[WORK TASK]:
Find the word "grouping" in the data, then copy each line where it is found.

[MATERIAL SUPPLIED]:
>>
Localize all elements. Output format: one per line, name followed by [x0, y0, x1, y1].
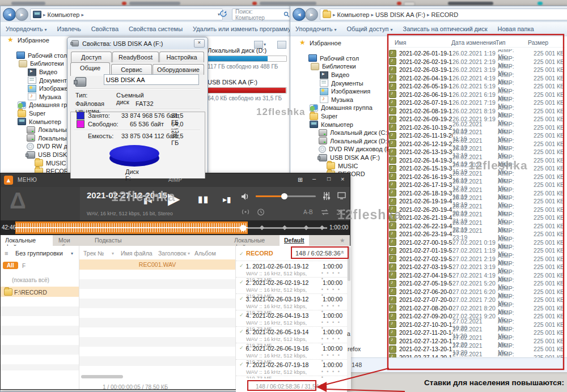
file-row[interactable]: 2021-02-26-03-19-1226.02.2021 3:19AIMP: …: [389, 66, 566, 74]
sidebar-item-1[interactable]: Рабочий стол: [2, 52, 67, 60]
tab-podcasts[interactable]: Подкасты: [90, 235, 124, 246]
drive-item-f[interactable]: USB DISK AA (F:) 64,0 КБ свободно из 31,…: [208, 79, 288, 101]
sidebar-item-11[interactable]: Локальный диск (D:): [294, 137, 389, 146]
next-track-icon[interactable]: ▸▮: [223, 195, 231, 204]
sidebar-item-2[interactable]: Библиотеки: [294, 62, 389, 71]
playlist-entry[interactable]: ✓8. 2021-02-26-08-19-191:00:00WAV :: 16 …: [236, 376, 347, 378]
file-row[interactable]: 2021-02-27-07-20-0427.02.2021 7:20AIMP: …: [389, 296, 566, 304]
shuffle-icon[interactable]: [336, 208, 345, 217]
filter-funnel-icon[interactable]: ▾: [112, 251, 114, 256]
forward-button[interactable]: ▸: [305, 8, 318, 21]
share-button[interactable]: Общий доступ ▾: [342, 25, 398, 32]
sidebar-item-11[interactable]: Локальный диск (D:): [2, 134, 67, 143]
volume-slider[interactable]: [256, 195, 316, 197]
file-row[interactable]: 2021-02-27-02-19-5327.02.2021 2:19AIMP: …: [389, 255, 566, 263]
file-row[interactable]: 2021-02-27-03-19-5527.02.2021 3:19AIMP: …: [389, 263, 566, 271]
column-type[interactable]: Тип: [496, 39, 506, 46]
file-row[interactable]: 2021-02-26-07-19-1826.02.2021 7:19AIMP: …: [389, 99, 566, 107]
file-row[interactable]: 2021-02-26-01-19-1226.02.2021 1:19AIMP: …: [389, 49, 566, 58]
tab-oborudovanie[interactable]: Оборудование: [153, 64, 204, 75]
close-icon[interactable]: ×: [341, 176, 344, 182]
seekbar-thumb[interactable]: [240, 225, 246, 231]
tab-nastroyka[interactable]: Настройка: [159, 52, 204, 62]
playlist-entry[interactable]: ✓5. 2021-02-26-05-19-141:00:00WAV :: 16 …: [236, 326, 347, 343]
group-letter[interactable]: F: [22, 263, 26, 269]
sidebar-item-3[interactable]: Видео: [294, 71, 389, 79]
sidebar-item-7[interactable]: Домашняя группа: [294, 104, 389, 112]
volume-icon[interactable]: [241, 193, 250, 202]
filter-funnel-icon[interactable]: ▾: [188, 251, 190, 256]
waveform-seekbar[interactable]: 42:46 1:00:00: [1, 220, 350, 235]
sidebar-item-5[interactable]: Изображения: [294, 87, 389, 96]
column-date[interactable]: Дата изменения: [451, 39, 496, 46]
forward-button[interactable]: ▸: [15, 8, 28, 21]
sidebar-item-3[interactable]: Видео: [2, 68, 67, 76]
group-all-badge[interactable]: All: [3, 262, 18, 269]
file-row[interactable]: 2021-02-27-05-19-5927.02.2021 5:20AIMP: …: [389, 279, 566, 288]
sidebar-item-10[interactable]: Локальный диск (C:): [2, 126, 67, 134]
playlist-name[interactable]: RECORD: [246, 250, 273, 257]
sidebar-item-14[interactable]: MUSIC: [294, 161, 389, 170]
file-row[interactable]: 2021-02-26-05-19-1426.02.2021 5:19AIMP: …: [389, 82, 566, 91]
grouping-selector[interactable]: Без группировки: [15, 250, 63, 257]
dialog-title-bar[interactable]: Свойства: USB DISK AA (F:) ×: [67, 37, 208, 49]
sidebar-item-8[interactable]: Super: [2, 109, 67, 118]
sidebar-item-13[interactable]: USB DISK AA (F:): [2, 151, 67, 159]
file-row[interactable]: 2021-02-26-04-19-1326.02.2021 4:19AIMP: …: [389, 74, 566, 83]
sidebar-item-5[interactable]: Изображения: [2, 84, 67, 93]
equalizer-icon[interactable]: [323, 191, 331, 202]
sidebar-item-4[interactable]: Документы: [294, 79, 389, 87]
file-row[interactable]: 2021-02-27-01-19-5127.02.2021 1:19AIMP: …: [389, 246, 566, 255]
address-field[interactable]: ▸ Компьютер ▸ USB DISK AA (F:) ▸ RECORD: [320, 8, 567, 20]
column-filename[interactable]: Имя файла: [121, 250, 153, 257]
organize-button[interactable]: Упорядочить ▾: [1, 25, 52, 32]
volume-name-input[interactable]: [104, 74, 199, 85]
column-track-number[interactable]: Трек №: [83, 250, 104, 257]
file-row[interactable]: 2021-02-26-06-19-1626.02.2021 6:19AIMP: …: [389, 91, 566, 99]
play-icon[interactable]: ▶: [168, 189, 180, 208]
pause-icon[interactable]: ▮▮: [198, 194, 209, 204]
show-all-link[interactable]: (показать всё): [12, 277, 49, 283]
playlist-scrollbar[interactable]: [347, 246, 351, 389]
sidebar-item-1[interactable]: Рабочий стол: [294, 54, 389, 63]
column-name[interactable]: Имя: [395, 39, 406, 46]
tab-dostup[interactable]: Доступ: [71, 52, 112, 62]
sidebar-item-12[interactable]: DVD RW дисковод (E:): [294, 145, 389, 154]
eject-button[interactable]: Извлечь: [52, 25, 86, 32]
uninstall-program-button[interactable]: Удалить или изменить программу: [188, 25, 296, 32]
tab-servis[interactable]: Сервис: [111, 64, 152, 75]
sidebar-item-9[interactable]: Компьютер: [294, 120, 389, 129]
new-folder-button[interactable]: Новая папка: [492, 25, 539, 32]
previous-track-icon[interactable]: ▮◂: [143, 196, 152, 205]
sidebar-item-0[interactable]: Избранное: [2, 36, 67, 45]
sidebar-item-6[interactable]: Музыка: [2, 93, 67, 101]
file-row[interactable]: 2021-02-26-23-19-4826.02.2021 23:19AIMP:…: [389, 230, 566, 238]
repeat-icon[interactable]: [320, 208, 329, 217]
grouping-dropdown-icon[interactable]: ▾: [71, 251, 73, 256]
tab-local-files[interactable]: Локальные файлы: [1, 235, 53, 246]
views-dropdown-icon[interactable]: ▾: [264, 42, 266, 47]
playlist-scrollbar-thumb[interactable]: [348, 247, 350, 281]
back-button[interactable]: ◂: [3, 8, 16, 21]
refresh-icon[interactable]: [219, 10, 227, 19]
back-button[interactable]: ◂: [293, 8, 306, 21]
maximize-icon[interactable]: □: [327, 176, 331, 182]
sidebar-item-6[interactable]: Музыка: [294, 96, 389, 104]
column-album[interactable]: Альбом: [194, 250, 216, 257]
ab-repeat-button[interactable]: A-B: [303, 209, 313, 215]
system-properties-button[interactable]: Свойства системы: [124, 25, 188, 32]
minimize-icon[interactable]: –: [312, 175, 316, 182]
tab-readyboost[interactable]: ReadyBoost: [112, 52, 159, 62]
tab-clouds[interactable]: Мои облака: [54, 235, 89, 246]
breadcrumb-record[interactable]: RECORD: [431, 11, 459, 18]
breadcrumb-usb[interactable]: USB DISK AA (F:): [375, 11, 425, 18]
sleep-timer-icon[interactable]: [257, 208, 265, 217]
properties-button[interactable]: Свойства: [86, 25, 124, 32]
sidebar-item-4[interactable]: Документы: [2, 76, 67, 84]
sidebar-item-12[interactable]: DVD RW дисковод (E:): [2, 142, 67, 151]
collapse-icon[interactable]: »: [339, 251, 345, 254]
file-row[interactable]: 2021-02-27-08-20-0627.02.2021 8:20AIMP: …: [389, 304, 566, 313]
burn-disc-button[interactable]: Записать на оптический диск: [398, 25, 493, 32]
broadcast-icon[interactable]: [241, 208, 250, 217]
playlist-entry[interactable]: ✓7. 2021-02-26-07-19-181:00:00WAV :: 16 …: [236, 359, 347, 376]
<<
[ANSWER TO THIS TASK]:
grouping-selector[interactable]: Без группировки: [15, 250, 63, 257]
grouping-dropdown-icon[interactable]: ▾: [71, 251, 73, 256]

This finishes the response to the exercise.